Add files via upload

2016-06-22 19:24:16 +03:00
parent d27f7aa59e
commit a0c1265dca
3 changed files with 354 additions and 0 deletions
@@ -0,0 +1,273 @@
 __author__ = 'shua'
 import argparse
 import numpy as np
 import wave
 import os
 from os import listdir
 from os.path import isfile, join
 import math
 from scipy.fftpack.realtransforms import dct
 from scipy.signal import lfilter, hamming
 from copy import deepcopy
 from scipy.fftpack import fft, ifft
 from scikits.talkbox.linpred import lpc
 import shutil
 epsilon = 0.0000000001
 prefac = .97
 def build_data(wav,begin=None,end=None):
    wav_in_file = wave.Wave_read(wav)
    wav_in_num_samples = wav_in_file.getnframes()
    N = wav_in_file.getnframes()
    dstr = wav_in_file.readframes(N)
    data = np.fromstring(dstr, np.int16)
    if begin is not None and end is not None:
        return data[begin*16000:end*16000]
    X = []
    l = len(data)
    for i in range(0, l-100, 160):
        X.append(data[i:i + 480])
    return X
 def periodogram(x, nfft=None, fs=1):
    """Compute the periodogram of the given signal, with the given fft size.
    Parameters
    ----------
    x : array-like
        input signal
    nfft : int
        size of the fft to compute the periodogram. If None (default), the
        length of the signal is used. if nfft > n, the signal is 0 padded.
    fs : float
        Sampling rate. By default, is 1 (normalized frequency. e.g. 0.5 is the
        Nyquist limit).
    Returns
    -------
    pxx : array-like
        The psd estimate.
    fgrid : array-like
        Frequency grid over which the periodogram was estimated.
    Examples
    --------
    Generate a signal with two sinusoids, and compute its periodogram:
    >>> fs = 1000
    >>> x = np.sin(2 * np.pi  * 0.1 * fs * np.linspace(0, 0.5, 0.5*fs))

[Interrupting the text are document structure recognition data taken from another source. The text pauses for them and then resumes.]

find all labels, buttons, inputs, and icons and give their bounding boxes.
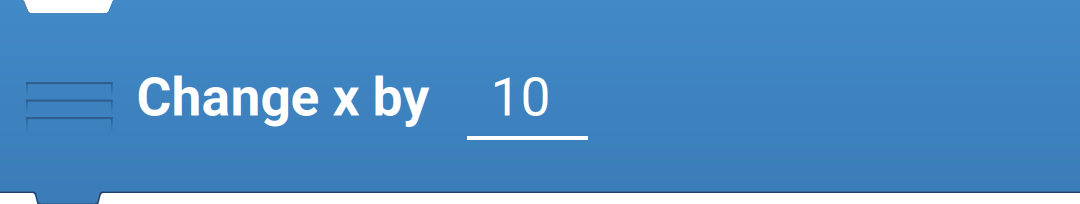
- staticText: 10: [490, 66, 550, 128]
- staticText: Change x by: [136, 66, 430, 128]
- button[interactable]: 10: [467, 66, 588, 140]
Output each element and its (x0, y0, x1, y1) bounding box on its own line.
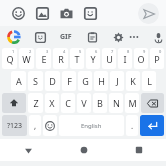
staticText: C (65, 97, 71, 109)
staticText: H (98, 75, 105, 87)
button[interactable]: Emoji (43, 115, 57, 136)
button[interactable]: GIF (58, 29, 74, 45)
button[interactable]: X (45, 93, 59, 113)
staticText: K (130, 75, 136, 87)
button[interactable]: Period (126, 115, 138, 136)
button[interactable]: W (19, 48, 34, 69)
button[interactable]: F (62, 71, 76, 91)
button[interactable]: C (61, 93, 75, 113)
staticText: D (49, 75, 56, 87)
staticText: 3 (46, 49, 49, 54)
button[interactable]: O (134, 48, 148, 69)
staticText: X (49, 97, 55, 109)
staticText: 8 (127, 49, 130, 54)
staticText: , (34, 120, 37, 131)
staticText: I (123, 53, 127, 65)
staticText: 4 (63, 49, 66, 54)
staticText: N (113, 97, 120, 109)
button[interactable]: G (78, 71, 92, 91)
staticText: E (41, 53, 47, 65)
button[interactable]: ?123 (2, 115, 27, 136)
button[interactable]: K (126, 71, 140, 91)
button[interactable]: T (70, 48, 84, 69)
button[interactable]: Voice input (150, 29, 166, 45)
button[interactable]: Q (2, 48, 17, 69)
staticText: U (106, 53, 113, 65)
button[interactable]: Comma (29, 115, 41, 136)
staticText: J (116, 75, 119, 87)
staticText: English (81, 122, 102, 130)
button[interactable]: M (125, 93, 139, 113)
staticText: Q (6, 53, 14, 65)
button[interactable]: Recent apps (111, 139, 166, 161)
staticText: T (74, 53, 80, 65)
staticText: 0 (159, 49, 162, 54)
staticText: F (67, 75, 72, 87)
button[interactable]: I (118, 48, 132, 69)
button[interactable]: B (93, 93, 107, 113)
button[interactable]: E (36, 48, 51, 69)
staticText: S (33, 75, 38, 87)
button[interactable]: Backspace (141, 93, 164, 113)
button[interactable]: Space: English (59, 115, 124, 136)
button[interactable]: Back (0, 139, 56, 161)
staticText: O (137, 53, 145, 65)
button[interactable]: Gallery (30, 1, 54, 25)
button[interactable]: Y (86, 48, 100, 69)
button[interactable]: Enter (140, 115, 164, 136)
button[interactable]: Settings (110, 29, 126, 45)
button[interactable]: Stickers (32, 29, 48, 45)
staticText: L (147, 75, 152, 87)
staticText: V (81, 97, 87, 109)
button[interactable]: N (109, 93, 123, 113)
button[interactable]: Home (56, 139, 111, 161)
button[interactable]: U (102, 48, 116, 69)
staticText: P (154, 53, 160, 65)
button[interactable]: V (77, 93, 91, 113)
button[interactable]: H (94, 71, 108, 91)
button[interactable]: Camera (54, 1, 78, 25)
button[interactable]: Google (6, 29, 22, 45)
staticText: A (16, 75, 22, 87)
staticText: 1 (12, 49, 15, 54)
staticText: W (22, 53, 31, 65)
staticText: B (97, 97, 103, 109)
button[interactable]: Emoji (6, 1, 30, 25)
button[interactable]: A (11, 71, 26, 91)
button[interactable]: S (28, 71, 43, 91)
staticText: 5 (79, 49, 82, 54)
button[interactable]: More options (126, 29, 142, 45)
button[interactable]: Z (28, 93, 43, 113)
button[interactable]: J (110, 71, 124, 91)
staticText: 6 (95, 49, 98, 54)
button[interactable]: Shift (2, 93, 26, 113)
button[interactable]: R (53, 48, 68, 69)
staticText: Z (33, 97, 39, 109)
staticText: 2 (29, 49, 32, 54)
staticText: G (82, 75, 89, 87)
staticText: R (58, 53, 64, 65)
button[interactable]: Stickers (78, 1, 102, 25)
button[interactable]: Send (138, 3, 159, 24)
staticText: 9 (143, 49, 146, 54)
staticText: 7 (111, 49, 114, 54)
staticText: Y (90, 53, 96, 65)
staticText: . (131, 120, 134, 131)
staticText: GIF (60, 32, 72, 42)
button[interactable]: D (45, 71, 60, 91)
button[interactable]: Clipboard (84, 29, 100, 45)
button[interactable]: L (142, 71, 156, 91)
staticText: ?123 (7, 121, 23, 131)
button[interactable]: P (150, 48, 164, 69)
staticText: M (128, 97, 137, 109)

    >>> x += np.sin(2 * np.pi  * 0.2 * fs * np.linspace(0, 0.5, 0.5*fs))
    >>> px, fx = periodogram(x, 512, fs)
    Notes
    -----
    Only real signals supported for now.
    Returns the one-sided version of the periodogram.

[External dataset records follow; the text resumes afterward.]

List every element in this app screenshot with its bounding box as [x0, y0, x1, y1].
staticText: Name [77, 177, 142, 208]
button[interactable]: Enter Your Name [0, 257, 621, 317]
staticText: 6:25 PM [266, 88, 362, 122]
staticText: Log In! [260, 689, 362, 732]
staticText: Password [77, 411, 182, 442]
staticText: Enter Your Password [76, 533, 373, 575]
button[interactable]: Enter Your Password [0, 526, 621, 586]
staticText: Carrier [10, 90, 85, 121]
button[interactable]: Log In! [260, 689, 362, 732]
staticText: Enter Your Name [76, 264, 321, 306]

    Discrepency with matlab: matlab compute the psd in unit of power / radian /
    sample, and we compute the psd in unit of power / sample: to get the same
    result as matlab, just multiply the result from talkbox by 2pi"""
    x = np.atleast_1d(x)
    n = x.size
    if x.ndim > 1:
        raise ValueError("Only rank 1 input supported for now.")

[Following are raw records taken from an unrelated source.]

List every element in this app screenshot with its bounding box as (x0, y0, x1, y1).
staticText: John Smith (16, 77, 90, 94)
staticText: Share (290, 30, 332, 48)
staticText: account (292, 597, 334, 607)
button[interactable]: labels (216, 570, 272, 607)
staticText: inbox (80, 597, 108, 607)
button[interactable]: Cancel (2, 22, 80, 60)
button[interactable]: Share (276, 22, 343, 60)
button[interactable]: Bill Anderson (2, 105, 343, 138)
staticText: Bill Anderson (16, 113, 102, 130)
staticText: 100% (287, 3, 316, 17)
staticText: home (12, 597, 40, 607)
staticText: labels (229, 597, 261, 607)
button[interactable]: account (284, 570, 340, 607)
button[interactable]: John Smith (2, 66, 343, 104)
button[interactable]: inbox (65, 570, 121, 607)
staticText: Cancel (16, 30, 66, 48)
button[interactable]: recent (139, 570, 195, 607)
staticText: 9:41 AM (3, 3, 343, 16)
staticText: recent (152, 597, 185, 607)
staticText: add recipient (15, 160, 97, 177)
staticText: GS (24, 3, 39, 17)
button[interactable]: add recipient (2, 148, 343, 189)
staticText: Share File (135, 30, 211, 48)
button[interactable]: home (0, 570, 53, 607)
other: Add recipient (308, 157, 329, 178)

    if not np.isrealobj(x):
        raise ValueError("Only real input supported for now.")
    if not nfft:
        nfft = n
    if nfft < n:
        raise ValueError("nfft < signal size not supported yet")
    pxx = np.abs(fft(x, nfft)) ** 2
    if nfft % 2 == 0:
        pn = nfft / 2 + 1
    else:
        pn = (nfft + 1 )/ 2
    fgrid = np.linspace(0, fs * 0.5, pn)
    return pxx[:pn] / (n * fs), fgrid
 def arspec(x, order, nfft=None, fs=1):
    """Compute the spectral density using an AR model.
    An AR model of the signal is estimated through the Yule-Walker equations;
    the estimated AR coefficient are then used to compute the spectrum, which
    can be computed explicitely for AR models.
    Parameters
    ----------
    x : array-like
        input signal
    order : int
        Order of the LPC computation.
    nfft : int
        size of the fft to compute the periodogram. If None (default), the
        length of the signal is used. if nfft > n, the signal is 0 padded.
    fs : float
        Sampling rate. By default, is 1 (normalized frequency. e.g. 0.5 is the
        Nyquist limit).
    Returns
    -------
    pxx : array-like
        The psd estimate.
    fgrid : array-like
        Frequency grid over which the periodogram was estimated.
    """
    x = np.atleast_1d(x)
    n = x.size
    if x.ndim > 1:
        raise ValueError("Only rank 1 input supported for now.")
    if not np.isrealobj(x):
        raise ValueError("Only real input supported for now.")
    if not nfft:
        nfft = n
    a, e, k = lpc(x, order)
    # This is not enough to deal correctly with even/odd size
    if nfft % 2 == 0:
        pn = nfft / 2 + 1
    else:
        pn = (nfft + 1 )/ 2
    px = 1 / np.fft.fft(a, nfft)[:pn]
    pxx = np.real(np.conj(px) * px)
    pxx /= fs / e
    fx = np.linspace(0, fs * 0.5, pxx.size)
    return pxx, fx
 def taper(n, p=0.1):
    """Return a split cosine bell taper (or window)
    Parameters
    ----------
        n: int
            number of samples of the taper
        p: float
            proportion of taper (0 <= p <= 1.)
    Note
    ----
    p represents the proportion of tapered (or "smoothed") data compared to a
    boxcar.
    """
    if p > 1. or p < 0:
        raise ValueError("taper proportion should be betwen 0 and 1 (was %f)"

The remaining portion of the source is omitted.